*** Opening of Extracted material ***

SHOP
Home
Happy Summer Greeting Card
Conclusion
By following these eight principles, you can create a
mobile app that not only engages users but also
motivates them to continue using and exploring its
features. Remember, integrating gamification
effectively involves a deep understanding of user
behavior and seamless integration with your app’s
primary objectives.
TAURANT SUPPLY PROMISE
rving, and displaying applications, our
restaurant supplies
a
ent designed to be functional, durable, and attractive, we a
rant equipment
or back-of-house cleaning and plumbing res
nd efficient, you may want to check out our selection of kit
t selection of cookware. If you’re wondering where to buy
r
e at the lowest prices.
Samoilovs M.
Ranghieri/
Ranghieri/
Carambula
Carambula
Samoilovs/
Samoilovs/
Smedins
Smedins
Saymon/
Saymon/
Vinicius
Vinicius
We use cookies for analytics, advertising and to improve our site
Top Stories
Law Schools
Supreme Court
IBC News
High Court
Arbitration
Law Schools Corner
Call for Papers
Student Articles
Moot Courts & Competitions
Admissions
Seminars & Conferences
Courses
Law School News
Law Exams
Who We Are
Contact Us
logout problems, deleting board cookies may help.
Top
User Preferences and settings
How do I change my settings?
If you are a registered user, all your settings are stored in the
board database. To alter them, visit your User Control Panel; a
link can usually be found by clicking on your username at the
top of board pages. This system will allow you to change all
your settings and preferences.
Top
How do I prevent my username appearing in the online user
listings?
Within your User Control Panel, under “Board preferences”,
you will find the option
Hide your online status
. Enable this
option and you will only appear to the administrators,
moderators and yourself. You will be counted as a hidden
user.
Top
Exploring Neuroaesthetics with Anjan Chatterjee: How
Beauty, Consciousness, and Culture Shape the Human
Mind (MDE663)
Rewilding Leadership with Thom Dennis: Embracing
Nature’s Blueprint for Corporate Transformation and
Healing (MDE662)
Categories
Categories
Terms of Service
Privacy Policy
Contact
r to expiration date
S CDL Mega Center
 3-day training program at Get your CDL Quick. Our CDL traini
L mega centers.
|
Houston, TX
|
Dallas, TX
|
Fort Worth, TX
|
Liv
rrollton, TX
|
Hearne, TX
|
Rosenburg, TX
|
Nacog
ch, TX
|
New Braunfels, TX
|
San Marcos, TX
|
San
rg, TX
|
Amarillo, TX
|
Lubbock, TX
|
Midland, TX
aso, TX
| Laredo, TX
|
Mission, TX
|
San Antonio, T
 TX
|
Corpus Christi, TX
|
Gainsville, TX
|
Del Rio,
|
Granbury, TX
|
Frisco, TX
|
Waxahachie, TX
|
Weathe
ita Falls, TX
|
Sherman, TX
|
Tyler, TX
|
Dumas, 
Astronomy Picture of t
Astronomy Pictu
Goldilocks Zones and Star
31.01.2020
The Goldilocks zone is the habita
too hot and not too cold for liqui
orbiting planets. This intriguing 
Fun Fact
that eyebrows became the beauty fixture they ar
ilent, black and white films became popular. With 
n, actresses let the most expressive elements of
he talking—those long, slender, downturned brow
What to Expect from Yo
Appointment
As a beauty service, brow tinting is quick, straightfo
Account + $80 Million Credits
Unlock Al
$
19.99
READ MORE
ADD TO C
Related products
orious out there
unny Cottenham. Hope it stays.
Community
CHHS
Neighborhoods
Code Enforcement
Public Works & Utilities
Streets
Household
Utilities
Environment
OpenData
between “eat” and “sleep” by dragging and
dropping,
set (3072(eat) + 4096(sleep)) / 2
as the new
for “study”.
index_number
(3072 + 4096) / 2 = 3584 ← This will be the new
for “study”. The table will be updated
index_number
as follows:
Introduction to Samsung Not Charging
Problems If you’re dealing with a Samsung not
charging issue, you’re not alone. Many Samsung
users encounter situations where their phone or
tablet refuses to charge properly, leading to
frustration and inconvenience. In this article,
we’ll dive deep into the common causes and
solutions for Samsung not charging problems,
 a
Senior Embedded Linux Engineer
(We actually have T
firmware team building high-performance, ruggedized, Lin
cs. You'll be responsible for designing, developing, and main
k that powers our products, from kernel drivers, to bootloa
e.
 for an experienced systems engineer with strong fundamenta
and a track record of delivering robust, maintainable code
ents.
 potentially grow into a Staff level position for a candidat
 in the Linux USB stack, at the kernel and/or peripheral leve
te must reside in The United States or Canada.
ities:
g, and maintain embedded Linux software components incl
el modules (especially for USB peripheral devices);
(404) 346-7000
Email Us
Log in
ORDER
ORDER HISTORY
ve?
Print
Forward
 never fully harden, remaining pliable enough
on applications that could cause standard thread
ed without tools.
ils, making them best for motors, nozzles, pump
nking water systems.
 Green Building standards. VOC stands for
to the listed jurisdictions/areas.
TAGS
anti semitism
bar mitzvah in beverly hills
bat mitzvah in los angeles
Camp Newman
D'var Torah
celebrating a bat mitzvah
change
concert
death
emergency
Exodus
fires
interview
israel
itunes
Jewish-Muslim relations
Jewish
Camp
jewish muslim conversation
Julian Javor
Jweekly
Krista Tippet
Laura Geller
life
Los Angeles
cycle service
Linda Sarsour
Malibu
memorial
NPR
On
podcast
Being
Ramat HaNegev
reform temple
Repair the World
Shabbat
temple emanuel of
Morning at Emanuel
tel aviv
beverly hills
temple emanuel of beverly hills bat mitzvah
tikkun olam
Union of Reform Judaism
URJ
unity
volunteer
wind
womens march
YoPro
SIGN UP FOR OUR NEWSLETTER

*** Close of Extracted material ***

*Directions*: Every single record must be transcribed exactly as it stands.

*Exercise output*:
SHOP
Home
Happy Summer Greeting Card
Conclusion
By following these eight principles, you can create a
mobile app that not only engages users but also
motivates them to continue using and exploring its
features. Remember, integrating gamification
effectively involves a deep understanding of user
behavior and seamless integration with your app’s
primary objectives.
TAURANT SUPPLY PROMISE
rving, and displaying applications, our
restaurant supplies
a
ent designed to be functional, durable, and attractive, we a
rant equipment
or back-of-house cleaning and plumbing res
nd efficient, you may want to check out our selection of kit
t selection of cookware. If you’re wondering where to buy
r
e at the lowest prices.
Samoilovs M.
Ranghieri/
Ranghieri/
Carambula
Carambula
Samoilovs/
Samoilovs/
Smedins
Smedins
Saymon/
Saymon/
Vinicius
Vinicius
We use cookies for analytics, advertising and to improve our site
Top Stories
Law Schools
Supreme Court
IBC News
High Court
Arbitration
Law Schools Corner
Call for Papers
Student Articles
Moot Courts & Competitions
Admissions
Seminars & Conferences
Courses
Law School News
Law Exams
Who We Are
Contact Us
logout problems, deleting board cookies may help.
Top
User Preferences and settings
How do I change my settings?
If you are a registered user, all your settings are stored in the
board database. To alter them, visit your User Control Panel; a
link can usually be found by clicking on your username at the
top of board pages. This system will allow you to change all
your settings and preferences.
Top
How do I prevent my username appearing in the online user
listings?
Within your User Control Panel, under “Board preferences”,
you will find the option
Hide your online status
. Enable this
option and you will only appear to the administrators,
moderators and yourself. You will be counted as a hidden
user.
Top
Exploring Neuroaesthetics with Anjan Chatterjee: How
Beauty, Consciousness, and Culture Shape the Human
Mind (MDE663)
Rewilding Leadership with Thom Dennis: Embracing
Nature’s Blueprint for Corporate Transformation and
Healing (MDE662)
Categories
Categories
Terms of Service
Privacy Policy
Contact
r to expiration date
S CDL Mega Center
 3-day training program at Get your CDL Quick. Our CDL traini
L mega centers.
|
Houston, TX
|
Dallas, TX
|
Fort Worth, TX
|
Liv
rrollton, TX
|
Hearne, TX
|
Rosenburg, TX
|
Nacog
ch, TX
|
New Braunfels, TX
|
San Marcos, TX
|
San
rg, TX
|
Amarillo, TX
|
Lubbock, TX
|
Midland, TX
aso, TX
| Laredo, TX
|
Mission, TX
|
San Antonio, T
 TX
|
Corpus Christi, TX
|
Gainsville, TX
|
Del Rio,
|
Granbury, TX
|
Frisco, TX
|
Waxahachie, TX
|
Weathe
ita Falls, TX
|
Sherman, TX
|
Tyler, TX
|
Dumas, 
Astronomy Picture of t
Astronomy Pictu
Goldilocks Zones and Star
31.01.2020
The Goldilocks zone is the habita
too hot and not too cold for liqui
orbiting planets. This intriguing 
Fun Fact
that eyebrows became the beauty fixture they ar
ilent, black and white films became popular. With 
n, actresses let the most expressive elements of
he talking—those long, slender, downturned brow
What to Expect from Yo
Appointment
As a beauty service, brow tinting is quick, straightfo
Account + $80 Million Credits
Unlock Al
$
19.99
READ MORE
ADD TO C
Related products
orious out there
unny Cottenham. Hope it stays.
Community
CHHS
Neighborhoods
Code Enforcement
Public Works & Utilities
Streets
Household
Utilities
Environment
OpenData
between “eat” and “sleep” by dragging and
dropping,
set (3072(eat) + 4096(sleep)) / 2
as the new
for “study”.
index_number
(3072 + 4096) / 2 = 3584 ← This will be the new
for “study”. The table will be updated
index_number
as follows:
Introduction to Samsung Not Charging
Problems If you’re dealing with a Samsung not
charging issue, you’re not alone. Many Samsung
users encounter situations where their phone or
tablet refuses to charge properly, leading to
frustration and inconvenience. In this article,
we’ll dive deep into the common causes and
solutions for Samsung not charging problems,
 a
Senior Embedded Linux Engineer
(We actually have T
firmware team building high-performance, ruggedized, Lin
cs. You'll be responsible for designing, developing, and main
k that powers our products, from kernel drivers, to bootloa
e.
 for an experienced systems engineer with strong fundamenta
and a track record of delivering robust, maintainable code
ents.
 potentially grow into a Staff level position for a candidat
 in the Linux USB stack, at the kernel and/or peripheral leve
te must reside in The United States or Canada.
ities:
g, and maintain embedded Linux software components incl
el modules (especially for USB peripheral devices);
(404) 346-7000
Email Us
Log in
ORDER
ORDER HISTORY
ve?
Print
Forward
 never fully harden, remaining pliable enough
on applications that could cause standard thread
ed without tools.
ils, making them best for motors, nozzles, pump
nking water systems.
 Green Building standards. VOC stands for
to the listed jurisdictions/areas.
TAGS
anti semitism
bar mitzvah in beverly hills
bat mitzvah in los angeles
Camp Newman
D'var Torah
celebrating a bat mitzvah
change
concert
death
emergency
Exodus
fires
interview
israel
itunes
Jewish-Muslim relations
Jewish
Camp
jewish muslim conversation
Julian Javor
Jweekly
Krista Tippet
Laura Geller
life
Los Angeles
cycle service
Linda Sarsour
Malibu
memorial
NPR
On
podcast
Being
Ramat HaNegev
reform temple
Repair the World
Shabbat
temple emanuel of
Morning at Emanuel
tel aviv
beverly hills
temple emanuel of beverly hills bat mitzvah
tikkun olam
Union of Reform Judaism
URJ
unity
volunteer
wind
womens march
YoPro
SIGN UP FOR OUR NEWSLETTER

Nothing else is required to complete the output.